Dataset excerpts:

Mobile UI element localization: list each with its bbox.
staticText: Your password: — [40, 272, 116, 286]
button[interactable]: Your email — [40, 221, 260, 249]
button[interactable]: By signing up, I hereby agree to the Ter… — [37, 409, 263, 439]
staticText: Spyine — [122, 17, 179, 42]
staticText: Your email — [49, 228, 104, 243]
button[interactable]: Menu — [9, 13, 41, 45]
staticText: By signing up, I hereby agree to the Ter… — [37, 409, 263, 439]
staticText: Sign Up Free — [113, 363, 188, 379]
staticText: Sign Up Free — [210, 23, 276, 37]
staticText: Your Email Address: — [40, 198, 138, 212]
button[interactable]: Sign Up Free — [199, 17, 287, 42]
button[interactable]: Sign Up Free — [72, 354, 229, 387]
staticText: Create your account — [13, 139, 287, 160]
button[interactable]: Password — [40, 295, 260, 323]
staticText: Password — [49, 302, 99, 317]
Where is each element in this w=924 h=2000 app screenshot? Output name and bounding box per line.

* * *

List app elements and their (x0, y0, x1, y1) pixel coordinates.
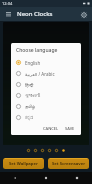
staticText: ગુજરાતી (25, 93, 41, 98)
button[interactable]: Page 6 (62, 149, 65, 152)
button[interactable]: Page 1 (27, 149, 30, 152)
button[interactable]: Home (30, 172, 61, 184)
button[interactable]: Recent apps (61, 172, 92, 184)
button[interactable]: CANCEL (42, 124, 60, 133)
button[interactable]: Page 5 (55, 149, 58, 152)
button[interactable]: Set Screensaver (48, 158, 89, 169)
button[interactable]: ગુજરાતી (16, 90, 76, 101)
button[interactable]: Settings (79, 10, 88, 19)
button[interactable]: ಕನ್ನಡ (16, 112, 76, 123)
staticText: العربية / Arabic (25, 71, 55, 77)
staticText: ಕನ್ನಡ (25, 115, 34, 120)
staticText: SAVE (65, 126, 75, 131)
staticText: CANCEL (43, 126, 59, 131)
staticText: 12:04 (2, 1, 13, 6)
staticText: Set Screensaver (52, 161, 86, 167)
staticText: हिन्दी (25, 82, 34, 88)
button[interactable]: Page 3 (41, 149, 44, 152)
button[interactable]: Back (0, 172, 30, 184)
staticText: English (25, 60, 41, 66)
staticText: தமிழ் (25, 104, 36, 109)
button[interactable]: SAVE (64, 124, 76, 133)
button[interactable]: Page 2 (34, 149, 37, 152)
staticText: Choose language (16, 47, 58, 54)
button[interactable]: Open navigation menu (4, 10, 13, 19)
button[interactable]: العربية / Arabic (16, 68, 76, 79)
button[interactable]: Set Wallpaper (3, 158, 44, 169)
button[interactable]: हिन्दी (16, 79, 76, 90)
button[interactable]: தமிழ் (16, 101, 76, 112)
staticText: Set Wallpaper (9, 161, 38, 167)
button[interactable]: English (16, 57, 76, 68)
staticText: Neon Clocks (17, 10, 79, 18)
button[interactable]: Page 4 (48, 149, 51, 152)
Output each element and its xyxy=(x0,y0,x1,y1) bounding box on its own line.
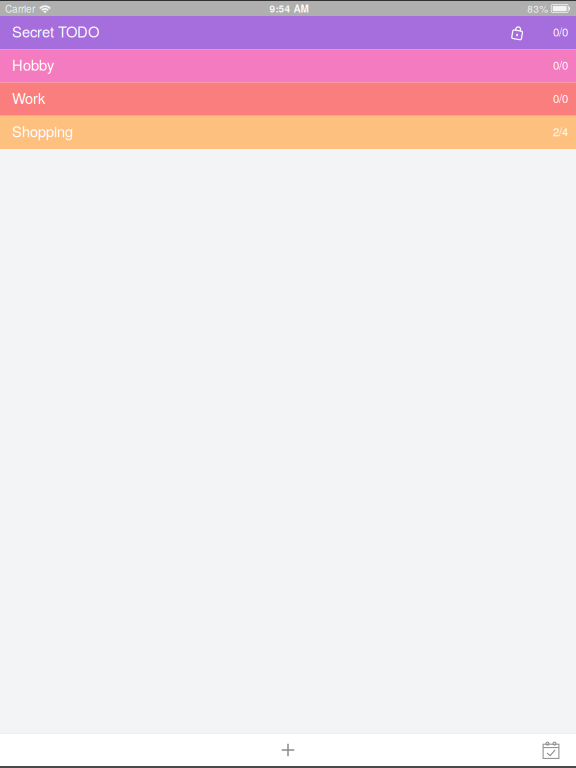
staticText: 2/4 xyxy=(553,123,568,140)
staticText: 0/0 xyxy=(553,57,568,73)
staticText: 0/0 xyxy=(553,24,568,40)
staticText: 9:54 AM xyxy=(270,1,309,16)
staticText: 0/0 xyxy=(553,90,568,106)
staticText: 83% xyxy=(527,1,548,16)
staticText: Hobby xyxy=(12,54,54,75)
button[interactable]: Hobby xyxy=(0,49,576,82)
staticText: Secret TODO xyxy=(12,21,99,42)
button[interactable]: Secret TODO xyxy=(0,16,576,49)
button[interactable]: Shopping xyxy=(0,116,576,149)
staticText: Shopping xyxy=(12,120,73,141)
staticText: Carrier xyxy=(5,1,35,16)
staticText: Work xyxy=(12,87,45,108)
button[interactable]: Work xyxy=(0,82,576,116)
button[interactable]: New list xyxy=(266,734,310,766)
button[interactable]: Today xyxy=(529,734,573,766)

* * *

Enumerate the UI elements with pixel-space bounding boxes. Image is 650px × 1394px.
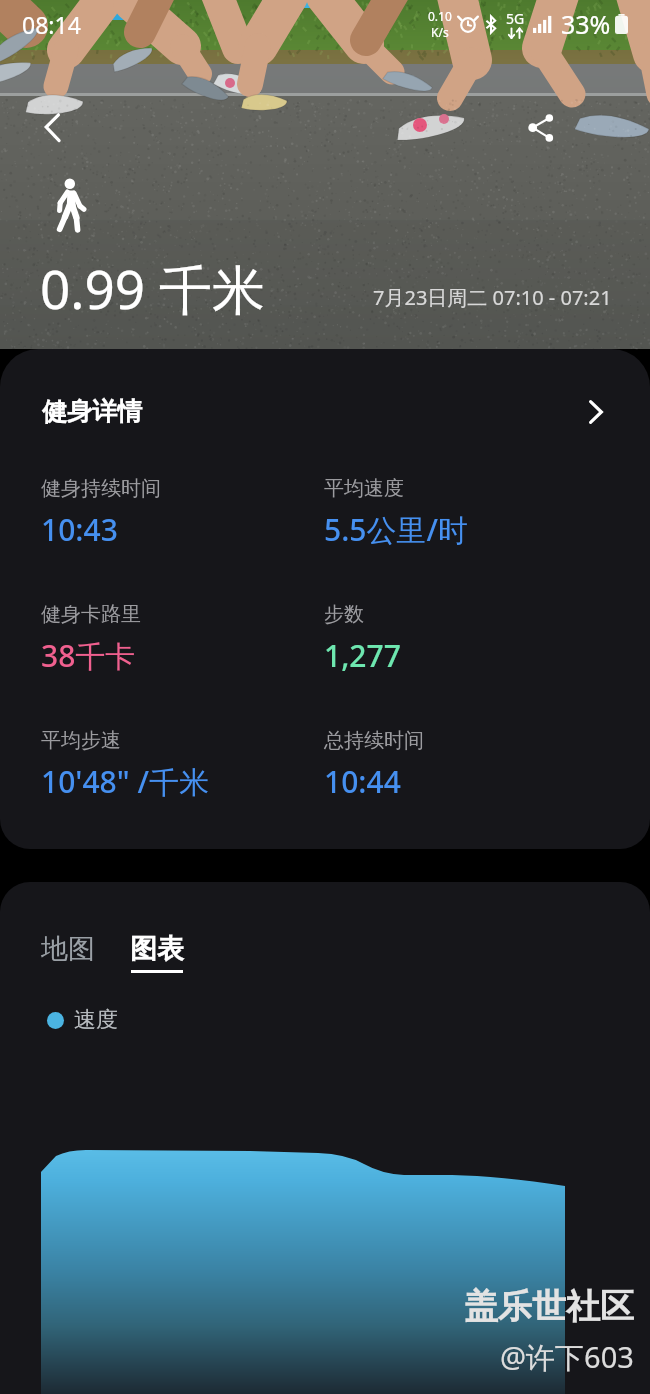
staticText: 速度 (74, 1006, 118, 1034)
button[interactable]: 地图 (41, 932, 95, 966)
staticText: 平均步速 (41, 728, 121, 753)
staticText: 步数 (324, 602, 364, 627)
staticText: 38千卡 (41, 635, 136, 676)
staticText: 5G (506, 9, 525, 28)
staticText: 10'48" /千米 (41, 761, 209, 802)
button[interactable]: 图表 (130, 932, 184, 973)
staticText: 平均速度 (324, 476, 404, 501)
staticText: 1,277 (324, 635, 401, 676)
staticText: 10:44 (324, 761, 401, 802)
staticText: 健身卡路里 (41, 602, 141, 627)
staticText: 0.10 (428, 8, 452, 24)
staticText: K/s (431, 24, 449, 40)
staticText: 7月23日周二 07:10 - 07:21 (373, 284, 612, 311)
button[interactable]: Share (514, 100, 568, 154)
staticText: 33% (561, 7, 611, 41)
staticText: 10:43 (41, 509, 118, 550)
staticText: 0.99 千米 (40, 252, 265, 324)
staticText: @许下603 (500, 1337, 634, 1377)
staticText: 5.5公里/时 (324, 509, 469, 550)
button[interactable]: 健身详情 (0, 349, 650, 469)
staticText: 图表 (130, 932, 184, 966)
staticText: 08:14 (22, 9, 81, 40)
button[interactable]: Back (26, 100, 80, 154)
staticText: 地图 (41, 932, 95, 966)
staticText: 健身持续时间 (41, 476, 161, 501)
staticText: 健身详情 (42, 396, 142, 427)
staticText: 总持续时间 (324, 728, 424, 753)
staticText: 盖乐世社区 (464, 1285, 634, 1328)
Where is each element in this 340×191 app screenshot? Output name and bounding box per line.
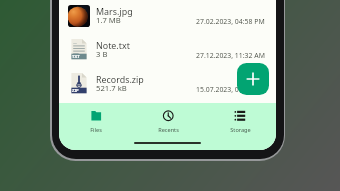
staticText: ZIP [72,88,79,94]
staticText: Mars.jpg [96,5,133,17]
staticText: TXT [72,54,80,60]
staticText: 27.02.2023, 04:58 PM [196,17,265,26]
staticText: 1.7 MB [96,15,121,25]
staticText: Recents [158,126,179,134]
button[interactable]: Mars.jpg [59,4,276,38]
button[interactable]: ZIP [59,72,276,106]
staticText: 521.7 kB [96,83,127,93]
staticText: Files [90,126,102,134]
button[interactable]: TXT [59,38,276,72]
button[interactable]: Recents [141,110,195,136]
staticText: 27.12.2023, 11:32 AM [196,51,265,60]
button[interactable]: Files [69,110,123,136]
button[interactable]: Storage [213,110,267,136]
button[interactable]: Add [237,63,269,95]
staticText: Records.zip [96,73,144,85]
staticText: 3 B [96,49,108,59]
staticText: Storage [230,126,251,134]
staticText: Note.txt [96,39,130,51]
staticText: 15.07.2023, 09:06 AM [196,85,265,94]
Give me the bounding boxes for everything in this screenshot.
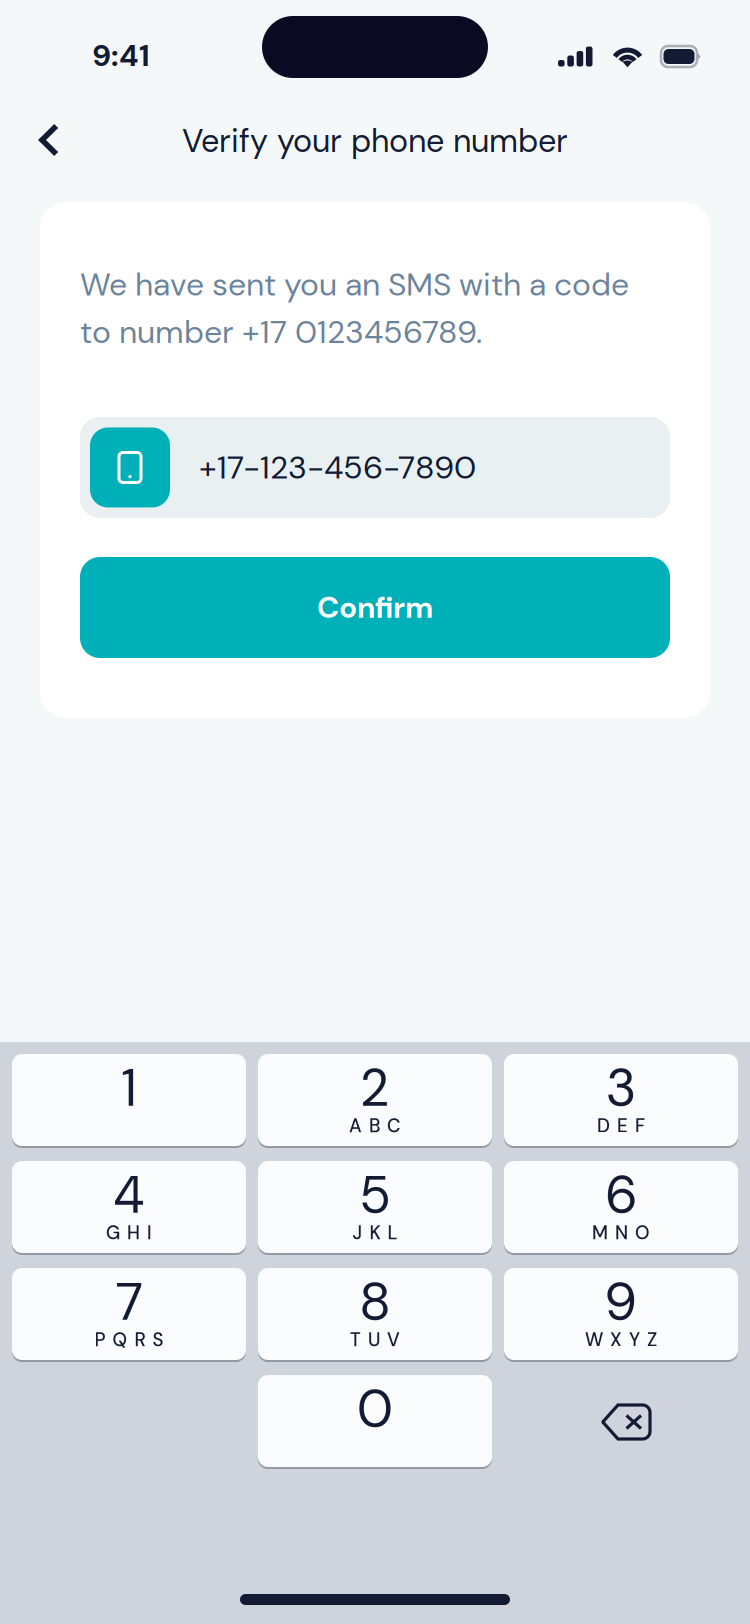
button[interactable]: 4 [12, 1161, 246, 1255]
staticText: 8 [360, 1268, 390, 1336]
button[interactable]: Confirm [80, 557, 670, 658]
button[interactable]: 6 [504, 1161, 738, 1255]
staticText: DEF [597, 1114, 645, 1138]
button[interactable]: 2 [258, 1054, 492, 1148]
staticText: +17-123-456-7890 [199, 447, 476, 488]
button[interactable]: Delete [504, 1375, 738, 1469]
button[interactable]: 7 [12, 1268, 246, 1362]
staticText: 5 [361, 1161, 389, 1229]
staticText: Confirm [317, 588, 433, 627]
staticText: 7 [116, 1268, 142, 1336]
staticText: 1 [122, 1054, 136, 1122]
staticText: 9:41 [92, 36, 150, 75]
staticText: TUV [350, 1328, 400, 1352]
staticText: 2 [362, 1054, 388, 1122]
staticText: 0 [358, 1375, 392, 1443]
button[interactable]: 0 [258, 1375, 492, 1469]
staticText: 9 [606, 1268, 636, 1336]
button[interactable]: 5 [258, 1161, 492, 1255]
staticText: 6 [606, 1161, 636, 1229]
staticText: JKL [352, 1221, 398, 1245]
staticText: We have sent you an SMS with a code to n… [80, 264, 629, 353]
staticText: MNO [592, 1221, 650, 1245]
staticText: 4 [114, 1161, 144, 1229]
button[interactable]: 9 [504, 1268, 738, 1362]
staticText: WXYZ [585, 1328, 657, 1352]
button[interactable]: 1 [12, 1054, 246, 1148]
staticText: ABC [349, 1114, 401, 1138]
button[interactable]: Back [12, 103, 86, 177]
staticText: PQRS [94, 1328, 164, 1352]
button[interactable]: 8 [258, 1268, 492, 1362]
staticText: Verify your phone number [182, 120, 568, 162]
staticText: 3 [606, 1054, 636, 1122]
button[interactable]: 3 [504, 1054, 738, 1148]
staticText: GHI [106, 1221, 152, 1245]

● How to complete this task:
All that is wanted is an exact copy of the lines above from the one with "Mobile UI element" through the one with "Where is each element in this w=924", with both ends included.

● Answer for the task:
Mobile UI element localization: list each with its bbox.
staticText: Your password: — [40, 272, 116, 286]
button[interactable]: Your email — [40, 221, 260, 249]
button[interactable]: By signing up, I hereby agree to the Ter… — [37, 409, 263, 439]
staticText: Spyine — [122, 17, 179, 42]
staticText: Your email — [49, 228, 104, 243]
button[interactable]: Menu — [9, 13, 41, 45]
staticText: By signing up, I hereby agree to the Ter… — [37, 409, 263, 439]
staticText: Sign Up Free — [113, 363, 188, 379]
staticText: Sign Up Free — [210, 23, 276, 37]
staticText: Your Email Address: — [40, 198, 138, 212]
button[interactable]: Sign Up Free — [199, 17, 287, 42]
button[interactable]: Sign Up Free — [72, 354, 229, 387]
staticText: Create your account — [13, 139, 287, 160]
button[interactable]: Password — [40, 295, 260, 323]
staticText: Password — [49, 302, 99, 317]
Where is each element in this w=924 h=2000 app screenshot? Output name and bounding box per line.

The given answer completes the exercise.